Kepala Disdikbud Kabupaten Batang, Bambang Suryantoro Sudibyo, membeberkan angka sementara yang cukup mencengangkan. Berdasarkan data Dapodik, terdapat 551 siswa SD, sekitar 1.400 siswa SMP, dan 1.145 siswa SMA/SMK yang terdata berhenti sekolah.
“Angka-angka ini bukan sekadar statistik. Di baliknya, ada perjuangan para guru yang berupaya menjemput masa depan muridnya,” ujar Bambang, dilansir dari laman resmi Pemkab Batang, Selasa 28 April 2026.

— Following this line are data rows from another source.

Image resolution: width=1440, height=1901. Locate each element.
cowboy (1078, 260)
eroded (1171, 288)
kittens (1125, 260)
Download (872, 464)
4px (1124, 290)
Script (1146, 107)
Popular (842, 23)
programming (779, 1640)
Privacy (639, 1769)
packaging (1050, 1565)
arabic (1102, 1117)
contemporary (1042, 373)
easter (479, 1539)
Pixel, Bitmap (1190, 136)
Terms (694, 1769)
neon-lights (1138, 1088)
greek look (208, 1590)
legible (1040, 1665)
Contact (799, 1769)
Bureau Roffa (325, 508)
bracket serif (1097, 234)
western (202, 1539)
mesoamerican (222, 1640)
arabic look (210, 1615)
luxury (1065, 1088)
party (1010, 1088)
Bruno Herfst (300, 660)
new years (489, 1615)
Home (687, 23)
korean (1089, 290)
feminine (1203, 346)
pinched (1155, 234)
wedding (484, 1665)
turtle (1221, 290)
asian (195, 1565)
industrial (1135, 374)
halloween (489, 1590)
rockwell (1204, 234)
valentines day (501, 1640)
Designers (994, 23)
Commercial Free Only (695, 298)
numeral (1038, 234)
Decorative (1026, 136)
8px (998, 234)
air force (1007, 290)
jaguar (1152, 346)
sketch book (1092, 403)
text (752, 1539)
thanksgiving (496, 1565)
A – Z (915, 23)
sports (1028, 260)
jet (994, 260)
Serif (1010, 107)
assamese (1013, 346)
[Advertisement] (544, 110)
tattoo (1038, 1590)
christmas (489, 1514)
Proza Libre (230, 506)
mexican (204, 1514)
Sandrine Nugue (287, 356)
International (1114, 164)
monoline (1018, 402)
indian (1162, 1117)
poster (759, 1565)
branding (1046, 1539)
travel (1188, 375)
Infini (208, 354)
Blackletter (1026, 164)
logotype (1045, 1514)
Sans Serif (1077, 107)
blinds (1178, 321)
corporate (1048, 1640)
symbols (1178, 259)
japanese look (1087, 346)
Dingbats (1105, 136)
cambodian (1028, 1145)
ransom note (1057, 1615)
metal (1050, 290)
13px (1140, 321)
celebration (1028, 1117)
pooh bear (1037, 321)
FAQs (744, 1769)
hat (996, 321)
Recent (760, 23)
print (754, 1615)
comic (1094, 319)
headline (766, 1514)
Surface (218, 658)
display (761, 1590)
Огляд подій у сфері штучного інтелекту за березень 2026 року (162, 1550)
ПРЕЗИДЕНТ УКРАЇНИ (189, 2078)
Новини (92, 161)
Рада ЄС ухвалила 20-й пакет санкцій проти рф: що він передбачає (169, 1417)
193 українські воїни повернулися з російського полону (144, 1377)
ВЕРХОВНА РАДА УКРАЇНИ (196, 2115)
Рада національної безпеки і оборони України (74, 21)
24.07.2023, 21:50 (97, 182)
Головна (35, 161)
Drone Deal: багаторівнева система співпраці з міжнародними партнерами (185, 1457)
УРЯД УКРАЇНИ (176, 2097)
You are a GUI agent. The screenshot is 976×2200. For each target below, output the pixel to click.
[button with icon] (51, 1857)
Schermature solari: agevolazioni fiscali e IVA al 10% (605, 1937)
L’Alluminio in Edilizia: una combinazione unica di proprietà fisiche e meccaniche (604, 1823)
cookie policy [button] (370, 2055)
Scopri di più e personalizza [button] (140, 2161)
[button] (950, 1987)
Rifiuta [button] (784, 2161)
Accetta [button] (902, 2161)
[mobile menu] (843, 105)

Bambang menjelaskan, pihak sekolah kini menggencarkan aksi “jemput bola” melalui home visit atau kunjungan ke rumah untuk membujuk siswa kembali ke kelas. Salah satu potret nyata terjadi di pelosok Batang, di mana seorang siswa kelas 6 SD kembali bersekolah setelah didatangi gurunya.
“Seringkali siswa tidak masuk tanpa keterangan. Setelah sekolah melakukan home visit dan memberi imbauan, ada yang akhirnya luluh dan mau kembali belajar,” jelasnya.